AK: I’ll give you an example of what we can do with genome editing experiments. If we’re given a regulatory switch in the genome, we can make a prediction regarding what causes the switch to be active in a particular cell type. Maybe it’s the binding site of a protein—we can design CRISPR experiments to target that site in particular to validate the prediction in the lab. As we acquire more data, the predictions improve.
Bringing that to the clinic, we know that rare diseases are usually caused by variation or mutation in protein-coding genes, but common diseases involve large numbers of non-coding variants. We can take any variant in the genome and use the neural network like an oracle, allowing it to predict the molecular activity of a sequence and how it’s affected by the variant. Over time the neural network becomes a very powerful in-silico engine, and you can run billions of experiments on a computer and filter through massive sets of biological hypotheses on protein binding sites and their effects throughout the genome.

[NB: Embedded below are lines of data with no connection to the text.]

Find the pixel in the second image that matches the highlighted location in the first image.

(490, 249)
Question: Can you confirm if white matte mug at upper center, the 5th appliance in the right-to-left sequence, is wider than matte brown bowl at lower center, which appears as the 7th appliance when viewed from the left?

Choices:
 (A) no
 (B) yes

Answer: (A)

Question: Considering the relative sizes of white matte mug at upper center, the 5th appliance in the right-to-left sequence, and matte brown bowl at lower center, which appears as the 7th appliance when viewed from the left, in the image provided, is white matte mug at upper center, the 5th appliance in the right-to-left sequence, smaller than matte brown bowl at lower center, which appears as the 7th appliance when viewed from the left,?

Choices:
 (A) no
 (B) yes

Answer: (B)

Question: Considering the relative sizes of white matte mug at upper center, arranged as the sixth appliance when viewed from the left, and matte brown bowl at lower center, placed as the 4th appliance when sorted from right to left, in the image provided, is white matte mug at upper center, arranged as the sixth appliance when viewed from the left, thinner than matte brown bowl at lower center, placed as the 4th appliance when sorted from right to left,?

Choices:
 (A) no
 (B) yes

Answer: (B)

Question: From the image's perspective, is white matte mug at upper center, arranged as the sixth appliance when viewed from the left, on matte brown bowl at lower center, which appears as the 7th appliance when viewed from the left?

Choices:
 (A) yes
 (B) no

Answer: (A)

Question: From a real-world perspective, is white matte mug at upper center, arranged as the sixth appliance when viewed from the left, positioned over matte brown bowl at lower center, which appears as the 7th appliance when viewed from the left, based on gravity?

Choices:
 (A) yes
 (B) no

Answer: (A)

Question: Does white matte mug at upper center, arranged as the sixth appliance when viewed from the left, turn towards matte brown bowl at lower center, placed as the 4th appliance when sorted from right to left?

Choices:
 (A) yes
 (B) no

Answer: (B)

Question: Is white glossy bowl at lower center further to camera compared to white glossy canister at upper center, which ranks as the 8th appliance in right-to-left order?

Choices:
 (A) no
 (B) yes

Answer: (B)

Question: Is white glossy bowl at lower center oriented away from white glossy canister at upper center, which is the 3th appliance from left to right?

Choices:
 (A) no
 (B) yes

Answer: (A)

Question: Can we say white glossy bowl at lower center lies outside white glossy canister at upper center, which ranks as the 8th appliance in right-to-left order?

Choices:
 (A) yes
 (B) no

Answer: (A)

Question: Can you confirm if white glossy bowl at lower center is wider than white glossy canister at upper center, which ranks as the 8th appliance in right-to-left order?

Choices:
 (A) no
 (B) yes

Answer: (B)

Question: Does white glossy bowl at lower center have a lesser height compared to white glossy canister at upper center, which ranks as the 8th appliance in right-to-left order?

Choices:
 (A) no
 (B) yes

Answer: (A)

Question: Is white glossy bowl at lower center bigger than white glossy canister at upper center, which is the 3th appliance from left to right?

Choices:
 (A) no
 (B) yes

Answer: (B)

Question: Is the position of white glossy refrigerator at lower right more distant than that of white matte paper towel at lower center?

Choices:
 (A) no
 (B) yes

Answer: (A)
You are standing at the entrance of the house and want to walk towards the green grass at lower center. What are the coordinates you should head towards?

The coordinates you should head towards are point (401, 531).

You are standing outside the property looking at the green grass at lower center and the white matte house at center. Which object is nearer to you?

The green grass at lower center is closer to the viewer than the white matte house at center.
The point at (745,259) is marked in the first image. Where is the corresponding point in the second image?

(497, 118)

The models can also be mixed and matched, and you can train them end to end and build more and more complex systems trained on very specific biological entities. In the end, you could eventually build a systems-level model of the entire cell and predict if and how activity or changes in one area will affect all the other areas.
AK: That’s something we’re working on, because it’s one of the big issues in biology in general. The biology in cell lines and mouse models is similar to what goes on in actual patient systems, but it’s not the same. To address it, there has been interesting work in what’s called domain adaptation. A real-life example of this is training self-driving cars, which involves certain scenarios but not every possible one. How does a car trained in summer manage to maintain function when it hits a heavy snow squall? There are new methods that allow models to generalize scenarios that they have not encountered before. In biology we’re working on adapting these kinds of models to showcase what really translates and what doesn’t. Once you separate out the parts that don’t, it can act as a useful filter.
AK: There’s been an explosion of genomic data with billions of data points out there, many of which are just sitting in relatively primitive databases. There’s no intelligent way to search the data or generate recommendations for queries. Our goal is to develop a machine learning backend for the data and match it with a very interactive front end. Think about Amazon and Google—they use recommendation engines based on your buying and browsing history that allow you to discover things you might have never seen.
And if you build a good interface, you can provide ways to access humongous amounts of data through the lens of models without actually getting the data. The back end accesses gigantic databases and pulls out information or provides suggestions, like Amazon does, to help investigators test hypotheses or lead them to what they’re most interested in. You can hide the data itself and still provide users with a powerful discovery tool that incorporates knowledge from data sets they would otherwise never have known about.
AK: Yes, that’s what we want to build. It will require powerful back end machinery, and it’s going to take a long time to build—maybe a decade—but I think it will have a significant impact on genomics and medicine. It’s the next big leap in discovery science.